--- DATA RECORDS ---

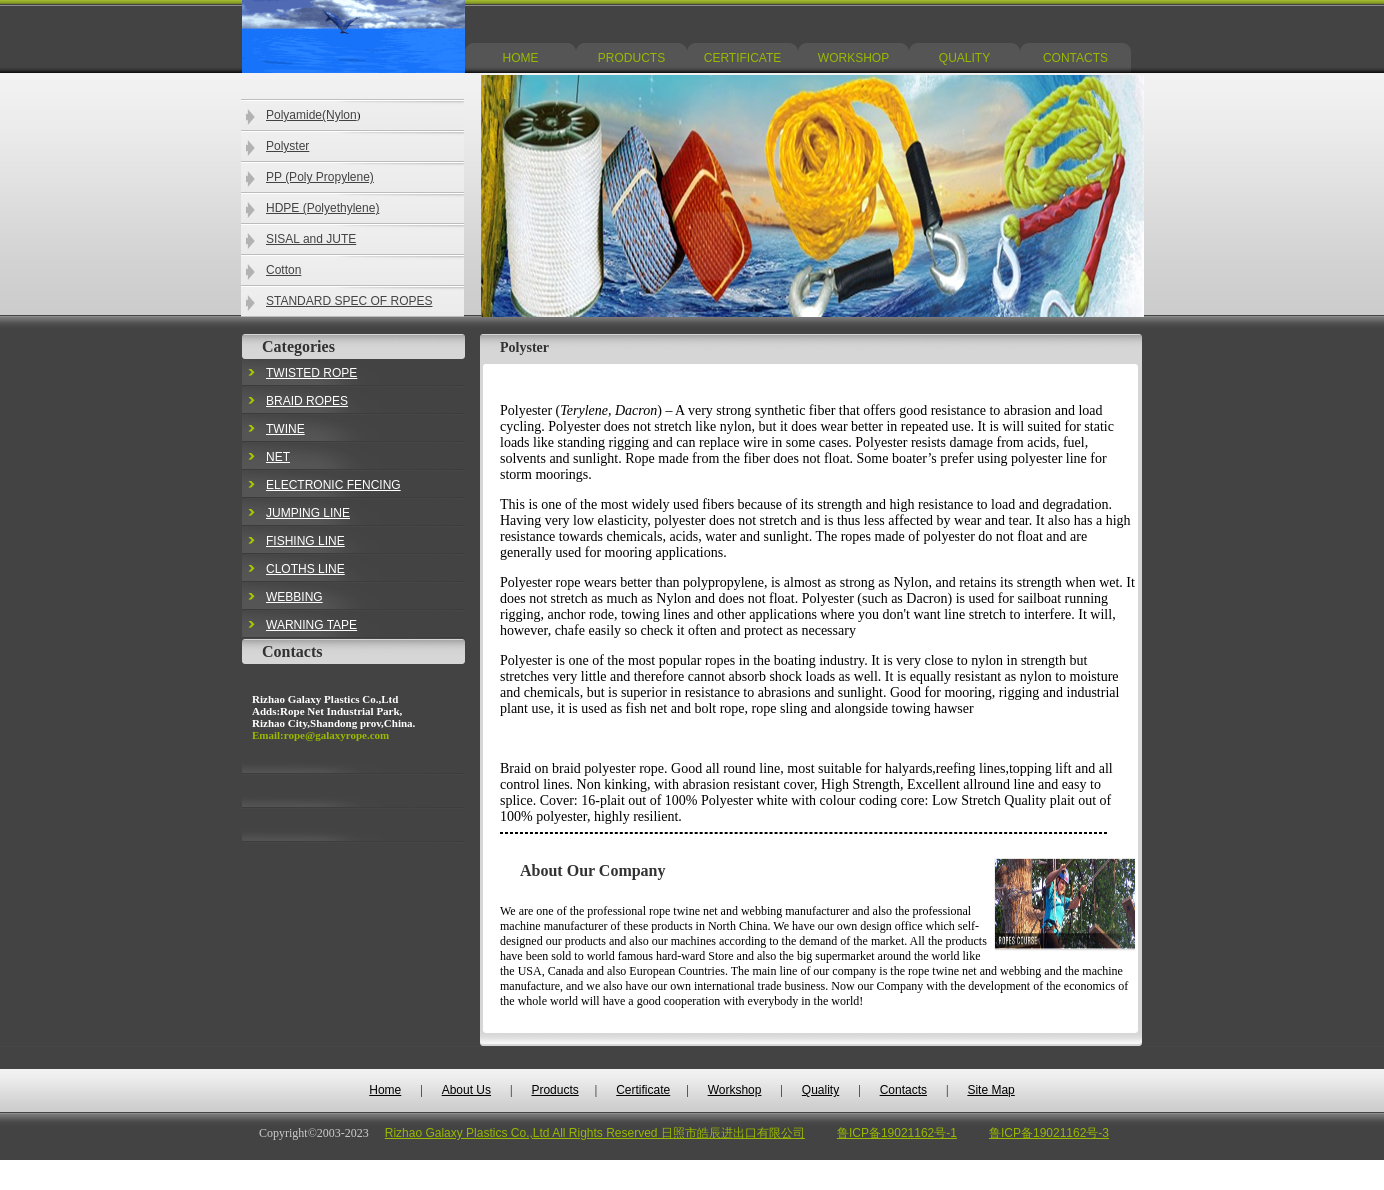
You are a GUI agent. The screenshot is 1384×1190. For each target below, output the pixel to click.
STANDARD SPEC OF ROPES (349, 301)
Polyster (287, 146)
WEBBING (294, 597)
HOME (521, 58)
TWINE (285, 429)
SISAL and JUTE (311, 239)
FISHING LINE (305, 541)
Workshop (735, 1090)
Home (385, 1090)
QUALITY (964, 58)
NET (278, 457)
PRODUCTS (631, 58)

---

THE PROBLEM:
Would you please transcribe the listing in full, exactly, while omitting the images?

ANSWER FOR THE TASK:
You are a GUI agent. The screenshot is 1384×1190. For each target below, output the pixel to click.
STANDARD SPEC OF ROPES (349, 301)
Polyster (287, 146)
WEBBING (294, 597)
HOME (521, 58)
TWINE (285, 429)
SISAL and JUTE (311, 239)
FISHING LINE (305, 541)
Workshop (735, 1090)
Home (385, 1090)
QUALITY (964, 58)
NET (278, 457)
PRODUCTS (631, 58)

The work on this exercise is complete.